===== RECORD EXCERPTS =====

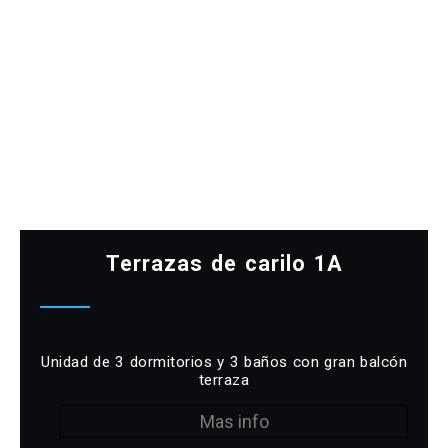
Terrazas de carilo 1A
Unidad de 3 dormitorios y 3 baños con gran balcón
terraza
Mas info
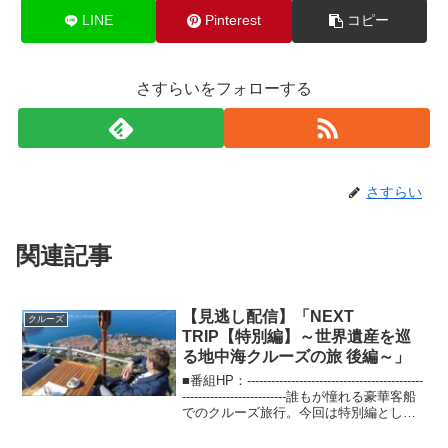
LINE
Pinterest
コピー
さすらいをフォローする
さすらい
関連記事
【見逃し配信】「NEXT
クルーズ
TRIP【特別編】～世界遺産を巡
る地中海クルーズの旅 後編～」
■番組HP：--------------------------------------------
--------------------------誰もが憧れる豪華客船
でのクルーズ旅行。今回は特別編として
世界遺産を巡る地中海クルーズの旅...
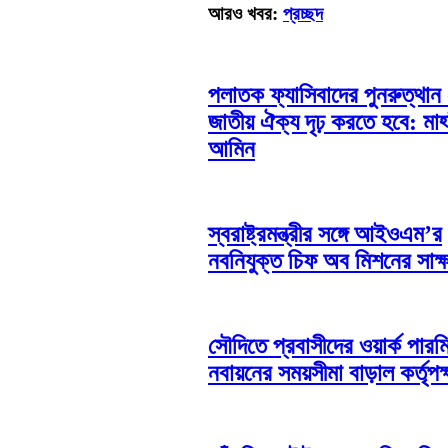
আরও খবর:
প্রচ্ছদ
পলাতক ফ্যাসিবাদের পুনরুত্থান
জাতীয় ঐক্য দৃঢ় করতে হবে: মাহ্
আমিন
স্বরাষ্ট্রমন্ত্রীর সঙ্গে আইওএম’র
নবনিযুক্ত চিফ অব মিশনের সাক্ষ
সৌদিতে প্রবাসীদের ওয়ার্ক পারম
নবায়নের সময়সীমা বাড়াল কর্তৃপক্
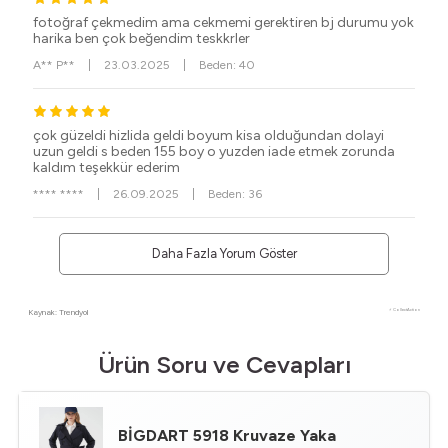
fotoğraf çekmedim ama cekmemi gerektiren bj durumu yok
harika ben çok beğendim teskkrler
A** P**
|
23.03.2025
|
Beden: 40
çok güzeldi hizlida geldi boyum kisa olduğundan dolayi
uzun geldi s beden 155 boy o yuzden iade etmek zorunda
kaldım teşekkür ederim
**** ****
|
26.09.2025
|
Beden: 36
Daha Fazla Yorum Göster
Kaynak: Trendyol
⚡ CollectAction
Ürün Soru ve Cevapları
BİGDART
5918 Kruvaze Yaka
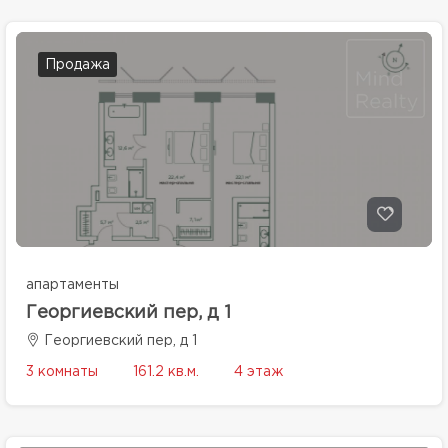
Продажа
апартаменты
Георгиевский пер, д 1
Георгиевский пер, д 1
3 комнаты
161.2 кв.м.
4 этаж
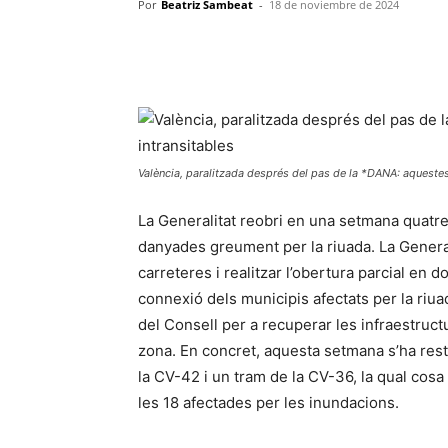
Por
Beatriz Sambeat
-
18 de noviembre de 2024
València, paralitzada després del pas de la *DANA: aquestes 
La Generalitat reobri en una setmana quatre
danyades greument per la riuada. La Genera
carreteres i realitzar l’obertura parcial en d
connexió dels municipis afectats per la ri
del Consell per a recuperar les infraestructur
zona. En concret, aquesta setmana s’ha rest
la CV-42 i un tram de la CV-36, la qual cos
les 18 afectades per les inundacions.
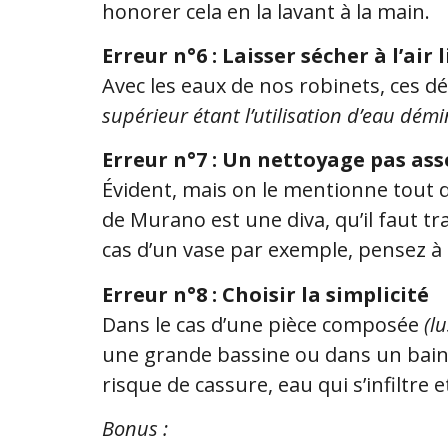
honorer cela en la lavant à la main.
Erreur n°6 : Laisser sécher à l’air 
Avec les eaux de nos robinets, ces dé
supérieur étant l’utilisation d’eau démi
Erreur n°7 : Un nettoyage pas ass
Évident, mais on le mentionne tout d
de Murano est une diva, qu’il faut t
cas d’un vase par exemple, pensez à 
Erreur n°8 : Choisir la simplicité
Dans le cas d’une pièce composée
(l
une grande bassine ou dans un bain,
risque de cassure, eau qui s’infiltre 
Bonus :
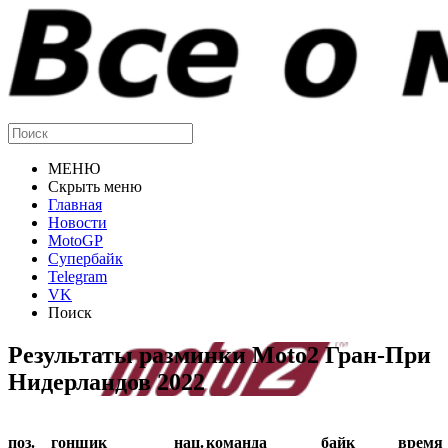
МЕНЮ
Скрыть меню
Главная
Новости
MotoGP
Супербайк
Telegram
VK
Поиск
Результаты разминки Moto2 Гран-При
Нидерландов 2022
поз.
гонщик
нац.
команда
байк
время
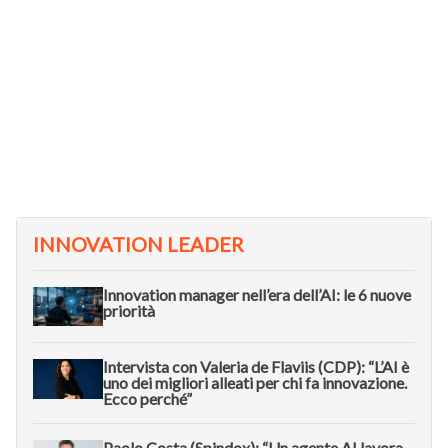
INNOVATION LEADER
Innovation manager nell’era dell’AI: le 6 nuove
priorità
Intervista con Valeria de Flaviis (CDP): “L’AI è
uno dei migliori alleati per chi fa innovazione.
Ecco perché”
Paolo Costa (Spindox): “Un agente AI lavora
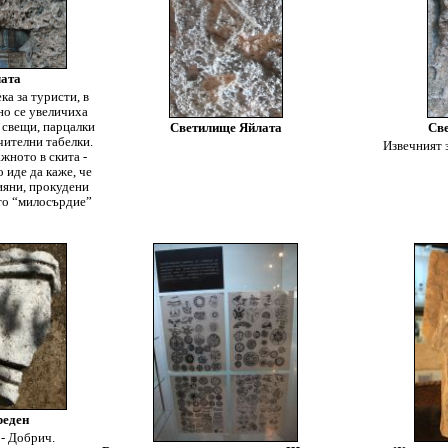
лата
а за туристи, в
но се увеличиха
 свещи, парцалки
Светилище Яйлата
Св
чителни табелки.
Извечният 
жното в скита -
 иде да каже, че
ияни, прокудени
ото “милосърдие”
реден
- Добрич.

=====

» **TASK TO COMPLETE**
Please output the material as written, apart from the images.

» **OUTPUT OF THE EXERCISE**
Terrazas de carilo 1A
Unidad de 3 dormitorios y 3 baños con gran balcón
terraza
Mas info
LINE
Pinterest
コピー
さすらいをフォローする
さすらい
関連記事
【見逃し配信】「NEXT
クルーズ
TRIP【特別編】～世界遺産を巡
る地中海クルーズの旅 後編～」
■番組HP：--------------------------------------------
--------------------------誰もが憧れる豪華客船
でのクルーズ旅行。今回は特別編として
世界遺産を巡る地中海クルーズの旅...
আরও খবর:
প্রচ্ছদ
পলাতক ফ্যাসিবাদের পুনরুত্থান
জাতীয় ঐক্য দৃঢ় করতে হবে: মাহ্
আমিন
স্বরাষ্ট্রমন্ত্রীর সঙ্গে আইওএম’র
নবনিযুক্ত চিফ অব মিশনের সাক্ষ
সৌদিতে প্রবাসীদের ওয়ার্ক পারম
নবায়নের সময়সীমা বাড়াল কর্তৃপক্
fotoğraf çekmedim ama cekmemi gerektiren bj durumu yok
harika ben çok beğendim teskkrler
A** P**
|
23.03.2025
|
Beden: 40
çok güzeldi hizlida geldi boyum kisa olduğundan dolayi
uzun geldi s beden 155 boy o yuzden iade etmek zorunda
kaldım teşekkür ederim
**** ****
|
26.09.2025
|
Beden: 36
Daha Fazla Yorum Göster
Kaynak: Trendyol
⚡ CollectAction
Ürün Soru ve Cevapları
BİGDART
5918 Kruvaze Yaka
Продажа
апартаменты
Георгиевский пер, д 1
Георгиевский пер, д 1
3 комнаты
161.2 кв.м.
4 этаж
Por
Beatriz Sambeat
-
18 de noviembre de 2024
València, paralitzada després del pas de la *DANA: aquestes 
La Generalitat reobri en una setmana quatre
danyades greument per la riuada. La Genera
carreteres i realitzar l’obertura parcial en d
connexió dels municipis afectats per la ri
del Consell per a recuperar les infraestructur
zona. En concret, aquesta setmana s’ha rest
la CV-42 i un tram de la CV-36, la qual cos
les 18 afectades per les inundacions.
honorer cela en la lavant à la main.
Erreur n°6 : Laisser sécher à l’air 
Avec les eaux de nos robinets, ces dé
supérieur étant l’utilisation d’eau démi
Erreur n°7 : Un nettoyage pas ass
Évident, mais on le mentionne tout d
de Murano est une diva, qu’il faut t
cas d’un vase par exemple, pensez à 
Erreur n°8 : Choisir la simplicité
Dans le cas d’une pièce composée
(l
une grande bassine ou dans un bain,
risque de cassure, eau qui s’infiltre 
Bonus :
МЕНЮ
Скрыть меню
Главная
Новости
MotoGP
Супербайк
Telegram
VK
Поиск
Результаты разминки Moto2 Гран-При
Нидерландов 2022
поз.
гонщик
нац.
команда
байк
время
INNOVATION LEADER
Innovation manager nell’era dell’AI: le 6 nuove
priorità
Intervista con Valeria de Flaviis (CDP): “L’AI è
uno dei migliori alleati per chi fa innovazione.
Ecco perché”
Paolo Costa (Spindox): “Un agente AI lavora
лата
а за туристи, в
но се увеличиха
 свещи, парцалки
Светилище Яйлата
Св
чителни табелки.
Извечният 
жното в скита -
 иде да каже, че
ияни, прокудени
ото “милосърдие”
реден
- Добрич.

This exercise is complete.